» **TASK DETAILS**
Starting from the line that contains "List app elements", output every remaining line of the records below exactly as it appears, that line and the last one included.

» **RECORDS SUPPLIED**
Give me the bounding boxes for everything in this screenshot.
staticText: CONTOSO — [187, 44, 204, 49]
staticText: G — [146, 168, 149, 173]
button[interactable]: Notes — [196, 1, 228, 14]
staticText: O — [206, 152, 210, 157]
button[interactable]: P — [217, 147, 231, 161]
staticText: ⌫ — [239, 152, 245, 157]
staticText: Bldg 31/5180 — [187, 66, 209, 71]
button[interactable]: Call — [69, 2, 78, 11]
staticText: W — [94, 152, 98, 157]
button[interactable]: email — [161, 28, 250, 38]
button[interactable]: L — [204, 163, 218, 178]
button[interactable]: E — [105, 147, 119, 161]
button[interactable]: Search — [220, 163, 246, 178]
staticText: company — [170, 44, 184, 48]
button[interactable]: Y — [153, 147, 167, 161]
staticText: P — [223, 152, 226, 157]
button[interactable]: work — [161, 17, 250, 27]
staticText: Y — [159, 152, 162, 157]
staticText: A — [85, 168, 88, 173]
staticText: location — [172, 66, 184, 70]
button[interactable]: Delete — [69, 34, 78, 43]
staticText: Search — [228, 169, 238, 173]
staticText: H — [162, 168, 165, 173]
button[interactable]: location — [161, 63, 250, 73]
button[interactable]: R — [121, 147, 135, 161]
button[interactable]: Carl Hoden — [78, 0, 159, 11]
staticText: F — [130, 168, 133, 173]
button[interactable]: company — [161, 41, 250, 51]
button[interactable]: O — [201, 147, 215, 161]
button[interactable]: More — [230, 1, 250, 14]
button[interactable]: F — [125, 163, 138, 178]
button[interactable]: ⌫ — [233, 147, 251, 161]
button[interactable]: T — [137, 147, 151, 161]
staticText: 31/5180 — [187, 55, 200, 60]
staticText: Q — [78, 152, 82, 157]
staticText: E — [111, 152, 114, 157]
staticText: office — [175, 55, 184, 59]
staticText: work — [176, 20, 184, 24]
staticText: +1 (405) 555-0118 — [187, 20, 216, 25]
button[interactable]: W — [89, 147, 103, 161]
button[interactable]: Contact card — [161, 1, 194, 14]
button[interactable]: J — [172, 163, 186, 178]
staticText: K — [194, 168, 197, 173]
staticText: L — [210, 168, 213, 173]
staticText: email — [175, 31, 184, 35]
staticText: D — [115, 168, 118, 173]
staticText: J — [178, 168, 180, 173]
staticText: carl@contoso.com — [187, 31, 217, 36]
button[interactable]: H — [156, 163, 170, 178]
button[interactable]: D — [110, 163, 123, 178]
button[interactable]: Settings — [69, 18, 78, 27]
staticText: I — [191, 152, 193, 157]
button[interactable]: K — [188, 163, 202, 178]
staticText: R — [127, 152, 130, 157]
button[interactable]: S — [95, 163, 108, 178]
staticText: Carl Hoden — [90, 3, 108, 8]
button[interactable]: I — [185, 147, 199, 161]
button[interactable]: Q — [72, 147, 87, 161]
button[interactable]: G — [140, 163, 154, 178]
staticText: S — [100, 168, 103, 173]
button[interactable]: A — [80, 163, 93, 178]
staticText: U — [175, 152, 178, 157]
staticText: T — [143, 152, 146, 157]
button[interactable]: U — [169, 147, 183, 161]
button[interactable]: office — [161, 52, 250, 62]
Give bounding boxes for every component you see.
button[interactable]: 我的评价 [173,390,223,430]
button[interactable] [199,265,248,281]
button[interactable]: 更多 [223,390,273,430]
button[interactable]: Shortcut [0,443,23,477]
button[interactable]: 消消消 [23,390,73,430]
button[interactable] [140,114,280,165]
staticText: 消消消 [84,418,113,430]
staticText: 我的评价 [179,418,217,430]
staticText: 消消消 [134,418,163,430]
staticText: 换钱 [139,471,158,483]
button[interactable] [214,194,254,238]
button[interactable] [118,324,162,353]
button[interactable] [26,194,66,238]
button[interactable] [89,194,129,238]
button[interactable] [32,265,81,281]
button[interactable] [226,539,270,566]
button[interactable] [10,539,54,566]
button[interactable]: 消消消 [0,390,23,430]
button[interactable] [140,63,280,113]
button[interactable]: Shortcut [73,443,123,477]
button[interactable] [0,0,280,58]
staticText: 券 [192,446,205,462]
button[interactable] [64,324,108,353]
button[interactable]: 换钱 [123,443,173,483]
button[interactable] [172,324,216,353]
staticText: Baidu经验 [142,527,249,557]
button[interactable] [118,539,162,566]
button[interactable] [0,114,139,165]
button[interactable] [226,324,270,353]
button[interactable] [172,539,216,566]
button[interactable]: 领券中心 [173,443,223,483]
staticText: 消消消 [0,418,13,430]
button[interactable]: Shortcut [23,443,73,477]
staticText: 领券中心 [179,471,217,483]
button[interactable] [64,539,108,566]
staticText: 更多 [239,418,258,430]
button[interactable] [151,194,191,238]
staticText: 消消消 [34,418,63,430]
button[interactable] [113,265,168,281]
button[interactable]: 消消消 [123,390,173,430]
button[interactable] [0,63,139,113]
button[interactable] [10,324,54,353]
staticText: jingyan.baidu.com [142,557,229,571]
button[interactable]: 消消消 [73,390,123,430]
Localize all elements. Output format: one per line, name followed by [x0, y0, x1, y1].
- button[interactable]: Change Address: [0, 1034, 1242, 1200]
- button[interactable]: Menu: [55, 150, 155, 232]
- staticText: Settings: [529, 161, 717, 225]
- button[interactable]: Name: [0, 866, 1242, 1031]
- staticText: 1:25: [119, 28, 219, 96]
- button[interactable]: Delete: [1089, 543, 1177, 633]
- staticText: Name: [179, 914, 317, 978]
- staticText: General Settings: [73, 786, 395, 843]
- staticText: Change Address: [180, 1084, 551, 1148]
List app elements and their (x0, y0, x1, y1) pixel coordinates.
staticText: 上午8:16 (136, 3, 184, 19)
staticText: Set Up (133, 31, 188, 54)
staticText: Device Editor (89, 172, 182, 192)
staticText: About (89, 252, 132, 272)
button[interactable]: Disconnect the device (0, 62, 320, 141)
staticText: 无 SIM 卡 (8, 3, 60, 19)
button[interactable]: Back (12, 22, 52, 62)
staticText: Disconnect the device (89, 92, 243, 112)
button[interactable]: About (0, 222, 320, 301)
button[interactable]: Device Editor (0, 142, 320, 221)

» **ANSWER AREA**
List app elements and their (x0, y0, x1, y1) pixel coordinates.
staticText: 上午8:16 (136, 3, 184, 19)
staticText: Set Up (133, 31, 188, 54)
staticText: Device Editor (89, 172, 182, 192)
staticText: About (89, 252, 132, 272)
button[interactable]: Disconnect the device (0, 62, 320, 141)
staticText: 无 SIM 卡 (8, 3, 60, 19)
button[interactable]: Back (12, 22, 52, 62)
staticText: Disconnect the device (89, 92, 243, 112)
button[interactable]: About (0, 222, 320, 301)
button[interactable]: Device Editor (0, 142, 320, 221)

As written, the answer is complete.